The World Bank says it is ready to provide 2019/20 budget support if Treasury tightens the grip on expenditure controls to show prudence and fiscal discipline.
World Bank country manager Greg Toulmin said in an interview on Friday in Lilongwe that the bank is keen on supporting the government to achieve economic growth by addressing impediments to the realisation of the growth path.
He said: “We have been discussing with the Minister of Finance and I told him what will be the basis for us to provide budget support, I hope he should be able to explain to you. In terms of growth, Malawi needs interventions geared at more tax collection, leading to having more revenue for government operations.
“On our part, we are very keen to have a conversation with government around constraints to growth and one of which is the energy sector, to ensure the country has access to consistent and reliable energy which can create room for expansion of businesses.
“Similarly, we are also looking at the reliable Information and Communication Technology [ICT] and helping to expand the commercialisation of agriculture along with a number of components that should come together.”
In an interview on Friday, Minister of Finance, Economic Planning and Development Joseph Mwanamvekha confirmed meeting the World Bank and other development partners to seek budget support as part of a resource mobilisation initiative in preparation for the 2019/20 National Budget.

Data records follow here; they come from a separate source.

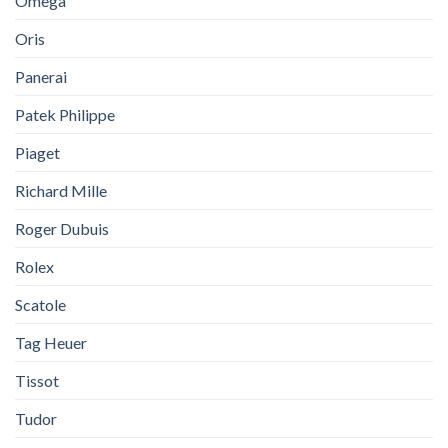
Omega
Oris
Panerai
Patek Philippe
Piaget
Richard Mille
Roger Dubuis
Rolex
Scatole
Tag Heuer
Tissot
Tudor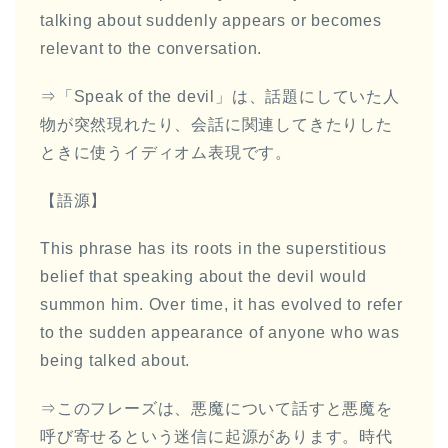
talking about suddenly appears or becomes
relevant to the conversation.
⇒「Speak of the devil」は、話題にしていた人
物が突然現れたり、会話に関連してきたりした
ときに使うイディオム表現です。
【語源】
This phrase has its roots in the superstitious
belief that speaking about the devil would
summon him. Over time, it has evolved to refer
to the sudden appearance of anyone who was
being talked about.
⇒このフレーズは、悪魔について話すと悪魔を
呼び寄せるという迷信に起源があります。時代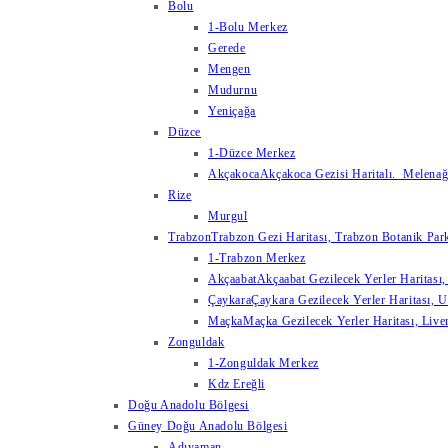
Bolu
1-Bolu Merkez
Gerede
Mengen
Mudurnu
Yeniçağa
Düzce
1-Düzce Merkez
Akçakoca
Akçakoca Gezisi Haritalı. Melenağzı
Rize
Murgul
Trabzon
Trabzon Gezi Haritası, Trabzon Botanik Park
1-Trabzon Merkez
Akçaabat
Akçaabat Gezilecek Yerler Haritası, 
Çaykara
Çaykara Gezilecek Yerler Haritası, U
Maçka
Maçka Gezilecek Yerler Haritası, Live
Zonguldak
1-Zonguldak Merkez
Kdz Ereğli
Doğu Anadolu Bölgesi
Güney Doğu Anadolu Bölgesi
Adıyaman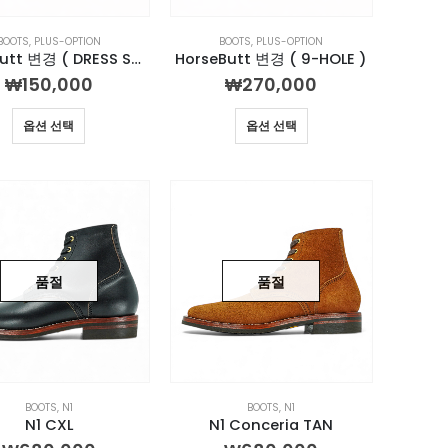
BOOTS
,
PLUS-OPTION
BOOTS
,
PLUS-OPTION
HorseButt 변경 ( DRESS SHOES )
HorseButt 변경 ( 9-HOLE )
₩
150,000
₩
270,000
옵션 선택
옵션 선택
품절
품절
BOOTS
,
N1
BOOTS
,
N1
N1 CXL
N1 Conceria TAN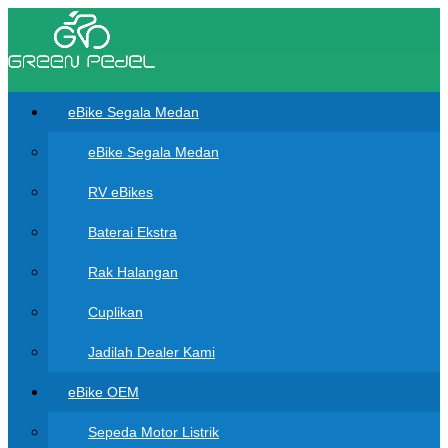
eBike Segala Medan
eBike Segala Medan
RV eBikes
Baterai Ekstra
Rak Halangan
Cuplikan
Jadilah Dealer Kami
eBike OEM
Sepeda Motor Listrik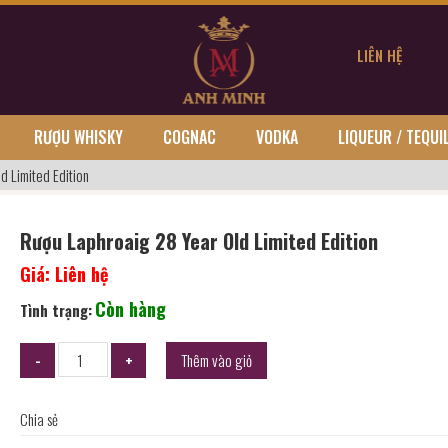
LIÊN HỆ
RƯỢU WHISKY
COGNAC
VODKA
LIQUEUR / TEQUI
d Limited Edition
Rượu Laphroaig 28 Year Old Limited Edition
Giá:
Liên hệ
Còn hàng
Tình trạng:
Thêm vào giỏ
Chia sẻ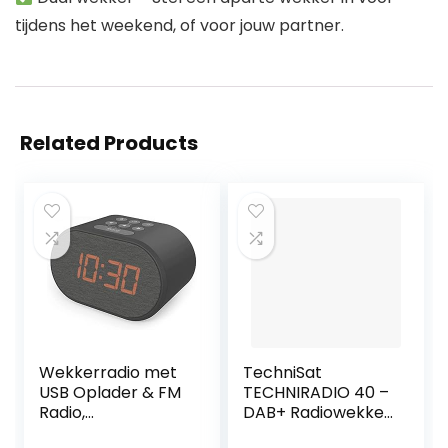
tijdens het weekend, of voor jouw partner.
Related Products
Wekkerradio met
TechniSat
USB Oplader & FM
TECHNIRADIO 40 –
Radio,
DAB+ Radiowekker
Radiowekker
(DAB, FM, wekker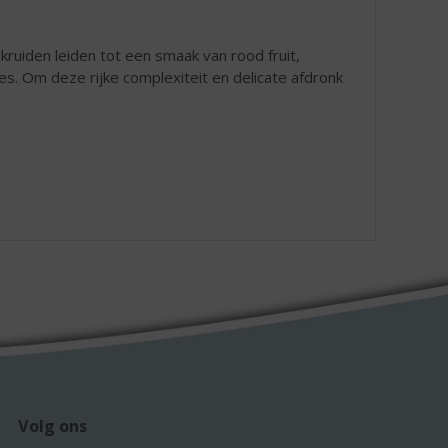
 kruiden leiden tot een smaak van rood fruit,
s. Om deze rijke complexiteit en delicate afdronk
Volg ons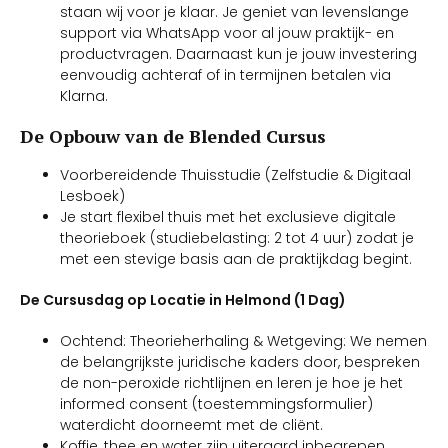
staan wij voor je klaar. Je geniet van levenslange
support via WhatsApp voor al jouw praktijk- en
productvragen. Daarnaast kun je jouw investering
eenvoudig achteraf of in termijnen betalen via
Klarna.
De Opbouw van de Blended Cursus
Voorbereidende Thuisstudie (Zelfstudie & Digitaal
Lesboek)
Je start flexibel thuis met het exclusieve digitale
theorieboek (studiebelasting: 2 tot 4 uur) zodat je
met een stevige basis aan de praktijkdag begint.
De Cursusdag op Locatie in Helmond (1 Dag)
Ochtend: Theorieherhaling & Wetgeving: We nemen
de belangrijkste juridische kaders door, bespreken
de non-peroxide richtlijnen en leren je hoe je het
informed consent (toestemmingsformulier)
waterdicht doorneemt met de cliënt.
Koffie, thee en water zijn uiteraard inbegrepen.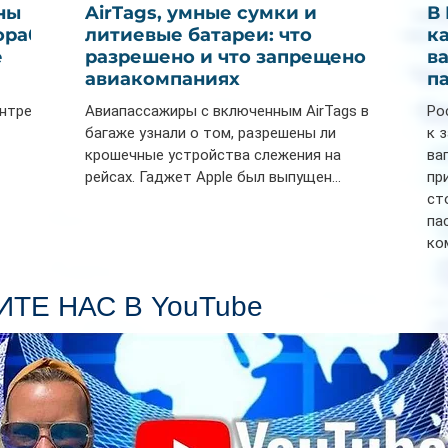
ны
AirTags, умные сумки и
В
ораб
литиевые батареи: что
к
е
разрешено и что запрещено в
в
авиакомпаниях
п
ентре
Авиапассажиры с включенным AirTags в
Ро
багаже узнали о том, разрешены ли
к 
крошечные устройства слежения на
ва
рейсах. Гаджет Apple был выпущен...
пр
ст
па
ко
Се
пл
ТЕ НАС В YouTube
гл
ин
сп
па
вр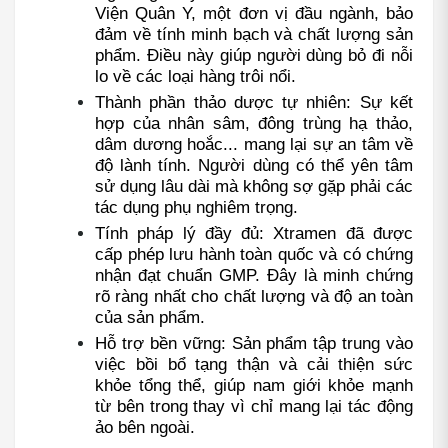
Viện Quân Y, một đơn vị đầu ngành, bảo 
đảm về tính minh bạch và chất lượng sản 
phẩm. Điều này giúp người dùng bỏ đi nỗi 
lo về các loại hàng trôi nổi.
Thành phần thảo dược tự nhiên: Sự kết 
hợp của nhân sâm, đông trùng hạ thảo, 
dâm dương hoắc... mang lại sự an tâm về 
độ lành tính. Người dùng có thể yên tâm 
sử dụng lâu dài mà không sợ gặp phải các 
tác dụng phụ nghiêm trọng.
Tính pháp lý đầy đủ: Xtramen đã được 
cấp phép lưu hành toàn quốc và có chứng 
nhận đạt chuẩn GMP. Đây là minh chứng 
rõ ràng nhất cho chất lượng và độ an toàn 
của sản phẩm.
Hỗ trợ bền vững: Sản phẩm tập trung vào 
việc bồi bổ tạng thận và cải thiện sức 
khỏe tổng thể, giúp nam giới khỏe mạnh 
từ bên trong thay vì chỉ mang lại tác động 
ảo bên ngoài.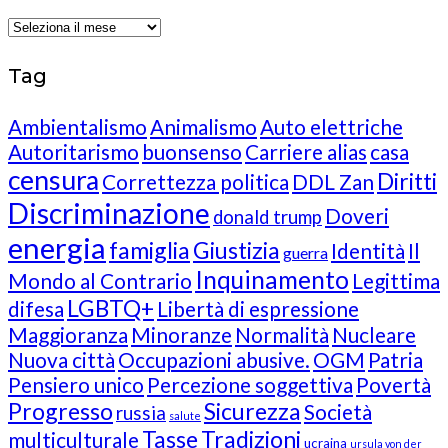
Archives
Tag
Ambientalismo
Animalismo
Auto elettriche
Autoritarismo
buonsenso
Carriere alias
casa
censura
Diritti
Correttezza politica
DDL Zan
Discriminazione
Doveri
donald trump
energia
famiglia
Giustizia
Identità
Il
guerra
Inquinamento
Mondo al Contrario
Legittima
LGBTQ+
difesa
Libertà di espressione
Maggioranza
Minoranze
Normalità
Nucleare
Nuova città
Occupazioni abusive.
OGM
Patria
Pensiero unico
Percezione soggettiva
Povertà
Progresso
Sicurezza
Società
russia
salute
Tasse
Tradizioni
multiculturale
ucraina
ursula von der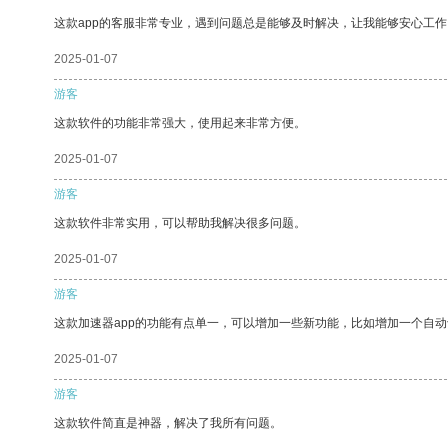
这款app的客服非常专业，遇到问题总是能够及时解决，让我能够安心工作
2025-01-07
游客
这款软件的功能非常强大，使用起来非常方便。
2025-01-07
游客
这款软件非常实用，可以帮助我解决很多问题。
2025-01-07
游客
这款加速器app的功能有点单一，可以增加一些新功能，比如增加一个自
2025-01-07
游客
这款软件简直是神器，解决了我所有问题。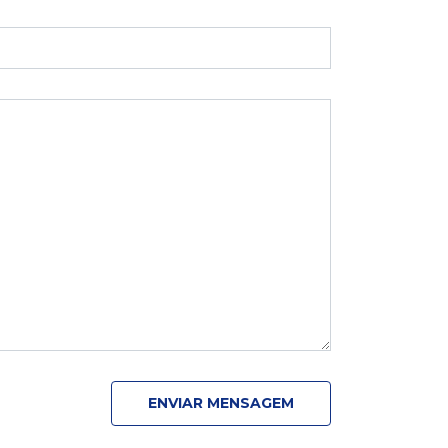
ENVIAR MENSAGEM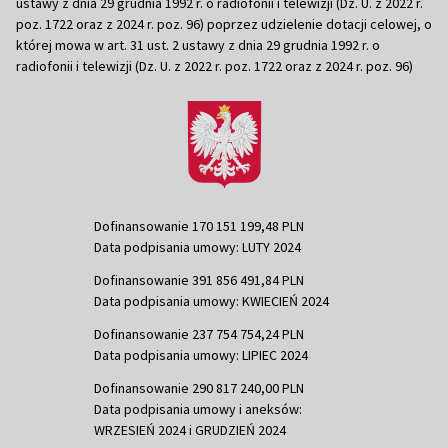
ustawy z dnia 29 grudnia 1992 r. o radiofonii i telewizji (Dz. U. z 2022 r.
poz. 1722 oraz z 2024 r. poz. 96) poprzez udzielenie dotacji celowej, o
której mowa w art. 31 ust. 2 ustawy z dnia 29 grudnia 1992 r. o
radiofonii i telewizji (Dz. U. z 2022 r. poz. 1722 oraz z 2024 r. poz. 96)
Dofinansowanie 170 151 199,48 PLN
Data podpisania umowy: LUTY 2024
Dofinansowanie 391 856 491,84 PLN
Data podpisania umowy: KWIECIEŃ 2024
Dofinansowanie 237 754 754,24 PLN
Data podpisania umowy: LIPIEC 2024
Dofinansowanie 290 817 240,00 PLN
Data podpisania umowy i aneksów:
WRZESIEŃ 2024 i GRUDZIEŃ 2024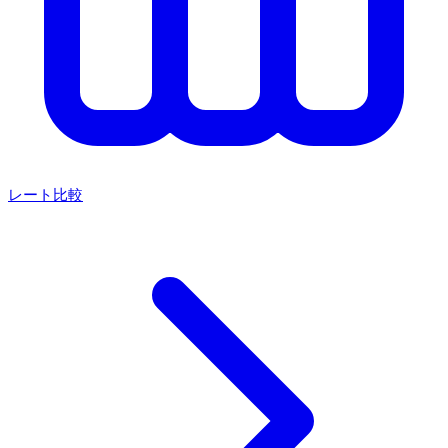
レート比較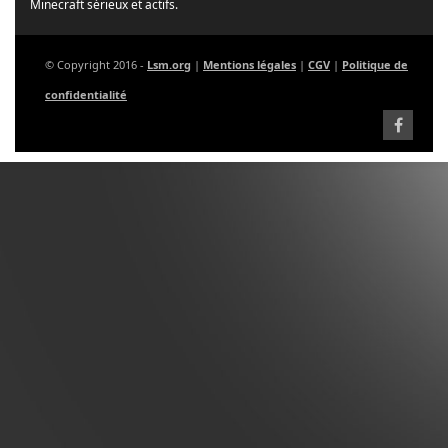
Minecraft sérieux et actifs.
© Copyright 2016 -
Lsm.org
|
Mentions légales
|
CGV
|
Politique de
confidentialité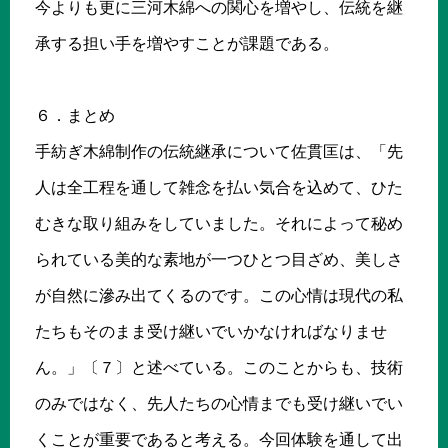
今よりも更に三河木綿への関心を増やし、伝統を継
承する担い手を増やすことが課題である。
６．まとめ
手紡ぎ木綿制作の伝統継承について佐貫匡は、「先
人は全工程を通して雑念を払い気合を込めて、ひた
むきな取り組みをしていました。それによって秘め
られている美的な素地が一つひとつ目ざめ、美しさ
が自然に滲み出てくるのです。この心情は現代の私
たちもそのまま受け継いでいかなければなりませ
ん。」〔７〕と述べている。このことからも、技術
のみではなく、先人たちの心情までも受け継いでい
くことが重要であると考える。今回体験を通して出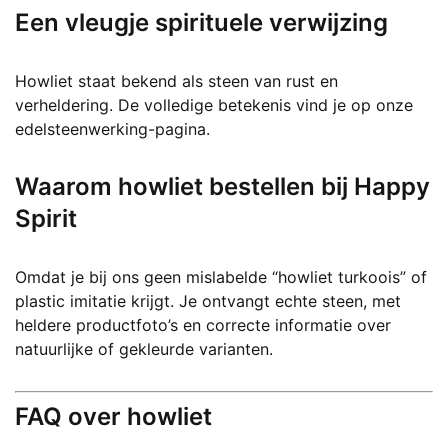
Een vleugje spirituele verwijzing
Howliet staat bekend als steen van rust en
verheldering. De volledige betekenis vind je op onze
edelsteenwerking-pagina.
Waarom howliet bestellen bij Happy
Spirit
Omdat je bij ons geen mislabelde “howliet turkoois” of
plastic imitatie krijgt. Je ontvangt echte steen, met
heldere productfoto’s en correcte informatie over
natuurlijke of gekleurde varianten.
FAQ over howliet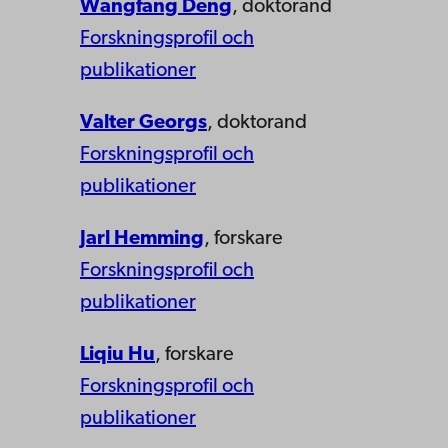
Wangfang Deng
, doktorand
Forskningsprofil och
publikationer
Valter Georgs
, doktorand
Forskningsprofil och
publikationer
Jarl Hemming
, forskare
Forskningsprofil och
publikationer
Liqiu Hu
, forskare
Forskningsprofil och
publikationer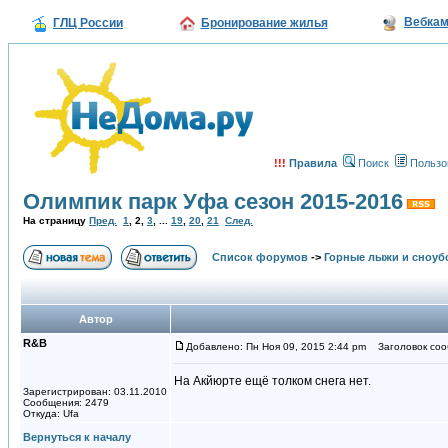
Вебка
ГЛЦ России
Бронирование жилья
!!!
Правила
Поиск
Пользо
Олимпик парк Уфа сезон 2015-2016
На страницу
Пред.
1
,
2
,
3
, ...
19
,
20
,
21
След.
Список форумов
->
Горные лыжи и сноуб
Автор
R&B
Добавлено: Пн Ноя 09, 2015 2:44 pm
Заголовок соо
На Акйюрте ещё толком снега нет.
Зарегистрирован: 03.11.2010
Сообщения: 2479
Откуда: Ufa
Вернуться к началу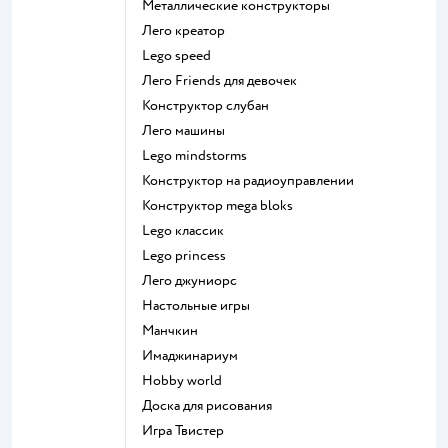
Металлические конструкторы
Лего креатор
Lego speed
Лего Friends для девочек
Конструктор слубан
Лего машины
Lego mindstorms
Конструктор на радиоуправлении
Конструктор mega bloks
Lego классик
Lego princess
Лего джуниорс
Настольные игры
Манчкин
Имаджинариум
Hobby world
Доска для рисования
Игра Твистер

He said: “The World Bank is looking at reforms in terms of financial prudence and monitoring the parastatals’ performance, strengthening financial governance and prudent use of resources at all levels of the government, including parastatals.”
Mwanamvekha said the World Bank wants Treasury to pay a closer look at financial governance which includes prudence in procurement processes, adding that Treasury is already working on the benchmarks and is positive to get budget support.
Economics Association of Malawi president Chikumbutso Kalilombe last week said Treasury needed to exercise prudence at all cost if the economy is to sustain the existing stability gains and register growth.
Similarly, Parliamentary Budget and Finance Committee chairperson Sosten Gwengwe urged Treasury to consider strong austerity measures to ensure that there is no fiscal slippage.
During the last financial year, the World Bank rescinded its pledge to disburse K60 billion in budgetary support to Malawi, a development that forced Treasury to trim its planned expenditure.
Among other reasons, the bank cited failure by Cabinet to discuss proposed Agricultural Development and Marketing Corporation (Admarc) reforms that would help to turn it around to become profitable.
It was envisaged the budgetary support could have gone a long way in reducing the domestic debt which has now reached K1.7 trillion or 32.3 percent of gross domestic product (GDP) as at December 2018.